Als je ziet dat het goed gaat, laat je de leerlingen dingen
uitproberen: laat ze iets sneller gaan, laat ze eens naar de grond gaan, laat ze een klein stukje lopen, laten ze proberen om handelingen te doen voor de spiegel, of doen wat ze zelf altijd in de spiegel doen. Wanneer ze handelingen uitproberen laat ze ook oefenen om te draaien, bijvoorbeeld, dat ze naar achter draaien om iets uit een kastje te pakken. Dit principe is straks erg bruikbaar voor de scènes.
Toneel: spiegelen in een rol
Wanneer dit goed gaat - terwijl je ook steeds zorgt dat ze af en toe wisselen van rol - stimuleer de leerlingen
om een rol te gaan spelen, laat ze doen alsof ze iemand anders zijn: Een deftige directrice die met haar chagrijnige kop zichzelf probeert op te maken, of een zenuwachtig meisje die haar dans oefent voor de spiegel voor idols, of een stoere agent die niet weet wat hij aan moet als hij vanavond voor het eerst een date heeft, enzovoort.
Als het goed gaat, pik er af en toe een tweetal uit die je heel even laat spelen wat ze deden. Zo stimuleer je de leerlingen om dingen uit te proberen en om meer te durven.
Slapstick en humor
Nu het principe van spiegelen duidelijk is en ze dit ook kunnen doen terwijl ze een rol spelen. Geef je steeds een ingang van waaruit de leerlingen spelen. Vraag steeds twee leerlingen om het voor te doen, en laat vervolgens de groep het principe oefenen:
- De domme spiegel: de gene die de spiegel speelt is niet zo slim, wanneer de echte persoon naar links gaat, gaat de spiegel naar de verkeerde links. Pakt de echte persoon de tandpasta, dan is de domme spiegel de tandpasta kwijt. De echte persoon leest in een boek, en de domme spiegel wordt afgeleid door een spin in de hoek et cetera. De echte persoon kan ook last hebben van de domme spiegel: bijvoorbeeld hij heeft haast en moet naar een sollicitatiegesprek maar hij wordt vertraagd door de domme spiegel die alles fout doet.
- De luie spiegel: De spiegel heeft helemaal geen zin om te spiegelen, doet alles met tegenzin en maar half. De spiegel valt bijna in slaap.
- De gemene spiegel: Wanneer de echte persoon niet kijkt, doet de spiegel allemaal gemene dingen: hij wisselt de tandpasta om voor haarlak en maakt de schoenen kwijt. Of hij tikt op de schouder van de ander, en doet net alsof zijn neus bloedt als de echt weer omdraait.
- De verliefde spiegel: de spiegel is verliefd op de echte persoon.

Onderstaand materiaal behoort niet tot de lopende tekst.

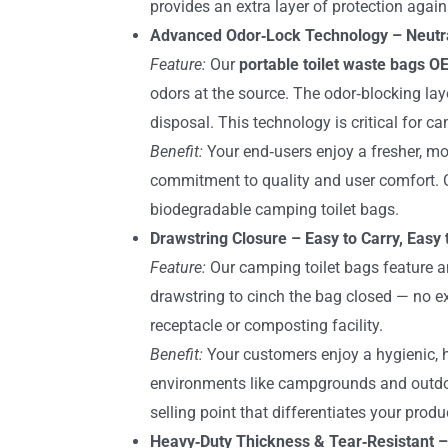
provides an extra layer of protection agains
Advanced Odor‑Lock Technology – Neutral
Feature:
Our
portable toilet waste bags 
odors at the source. The odor‑blocking la
disposal. This technology is critical for c
Benefit:
Your end‑users enjoy a fresher, mo
commitment to quality and user comfort. C
biodegradable camping toilet bags.
Drawstring Closure – Easy to Carry, Easy 
Feature:
Our camping toilet bags feature an
drawstring to cinch the bag closed — no ex
receptacle or composting facility.
Benefit:
Your customers enjoy a hygienic, h
environments like campgrounds and outdoo
selling point that differentiates your produ
Heavy‑Duty Thickness & Tear‑Resistant –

- De hysterische spiegel: De spiegel maakt alles tien keer groter dan wat er in het echt gebeurd.
Misschien weten de leerlingen zelf nog opties, je hoeft ze ook niet allemaal te doen. Laat ze steeds even oefenen en dingen uitproberen. Laat ze groot spelen en zo min mogelijk er bij praten (met name de spiegel hoeft niet te praten). Hier kun je ook coachen op timing: door spanning op te bouwen, werkt een grap vaak sterker.
Scène
De tweetallen bedenken welke optie ze het leukst vonden en spreken een scène af. Ze hoeven nu niet te improviseren, maar kunnen een scène afspreken en oefenen. Deze scènes kun je ook aan elkaar laten presenteren, en eventueel kun je afhankelijk van het doel van je les: coachen en aan de scènes werken.